### Exercise requirements
With the pictures left out, output the records below exactly.

───── Supplied records

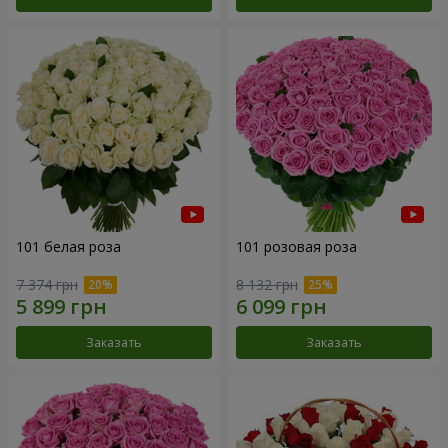
101 белая роза
101 розовая роза
7 374 грн
8 132 грн
Заказать
Заказать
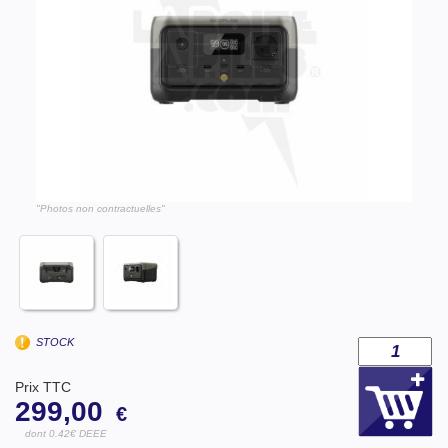
"Photos non contractuelles"
STOCK
Prix TTC
299,00
€
dont 0.42€ DEEE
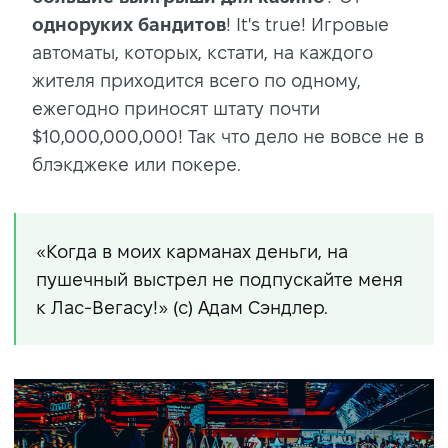
одноруких бандитов
! It's true! Игровые
автоматы, которых, кстати, на каждого
жителя приходится всего по одному,
ежегодно приносят штату почти
$10,000,000,000! Так что дело не вовсе не в
блэкджеке или покере.
«Когда в моих карманах деньги, на
пушечный выстрел не подпускайте меня
к Лас-Вегасу!» (c) Адам Сэндлер.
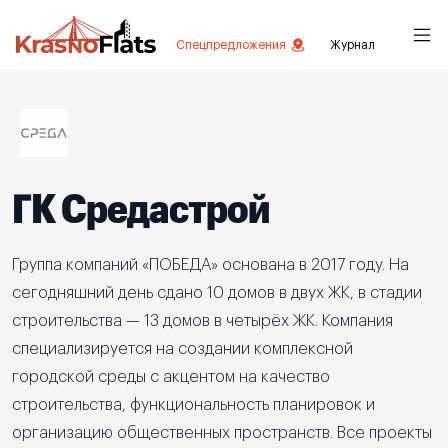
Спецпредложения
Журнал
ГК Средастрой
Группа компаний «ПОБЕДА» основана в 2017 году. На
сегодняшний день сдано 10 домов в двух ЖК, в стадии
строительства — 13 домов в четырёх ЖК. Компания
специализируется на создании комплексной
городской среды с акцентом на качество
строительства, функциональность планировок и
организацию общественных пространств. Все проекты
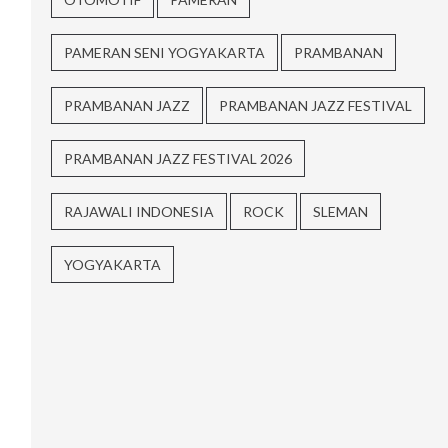
PAMERAN SENI YOGYAKARTA
PRAMBANAN
PRAMBANAN JAZZ
PRAMBANAN JAZZ FESTIVAL
PRAMBANAN JAZZ FESTIVAL 2026
RAJAWALI INDONESIA
ROCK
SLEMAN
YOGYAKARTA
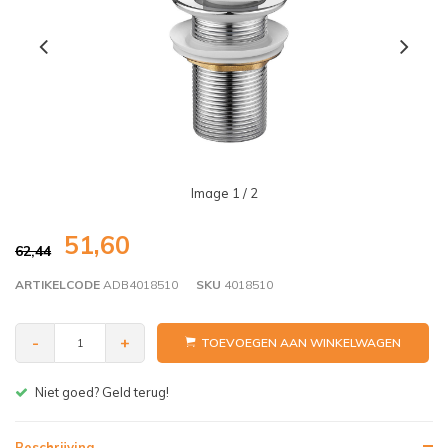
Image
1
/ 2
51,60
62,44
ARTIKELCODE
ADB4018510
SKU
4018510
-
+
TOEVOEGEN AAN WINKELWAGEN
Niet goed? Geld terug!
Beschrijving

──────────

### Result for this task
101 белая роза
101 розовая роза
7 374 грн
8 132 грн
Заказать
Заказать
"Photos non contractuelles"
STOCK
Prix TTC
299,00
€
dont 0.42€ DEEE
одноруких бандитов
! It's true! Игровые
автоматы, которых, кстати, на каждого
жителя приходится всего по одному,
ежегодно приносят штату почти
$10,000,000,000! Так что дело не вовсе не в
блэкджеке или покере.
«Когда в моих карманах деньги, на
пушечный выстрел не подпускайте меня
к Лас-Вегасу!» (c) Адам Сэндлер.
Спецпредложения
Журнал
ГК Средастрой
Группа компаний «ПОБЕДА» основана в 2017 году. На
сегодняшний день сдано 10 домов в двух ЖК, в стадии
строительства — 13 домов в четырёх ЖК. Компания
специализируется на создании комплексной
городской среды с акцентом на качество
строительства, функциональность планировок и
организацию общественных пространств. Все проекты
PAMERAN SENI YOGYAKARTA
PRAMBANAN
PRAMBANAN JAZZ
PRAMBANAN JAZZ FESTIVAL
PRAMBANAN JAZZ FESTIVAL 2026
RAJAWALI INDONESIA
ROCK
SLEMAN
YOGYAKARTA
Image
1
/ 2
51,60
62,44
ARTIKELCODE
ADB4018510
SKU
4018510
-
+
TOEVOEGEN AAN WINKELWAGEN
Niet goed? Geld terug!
Beschrijving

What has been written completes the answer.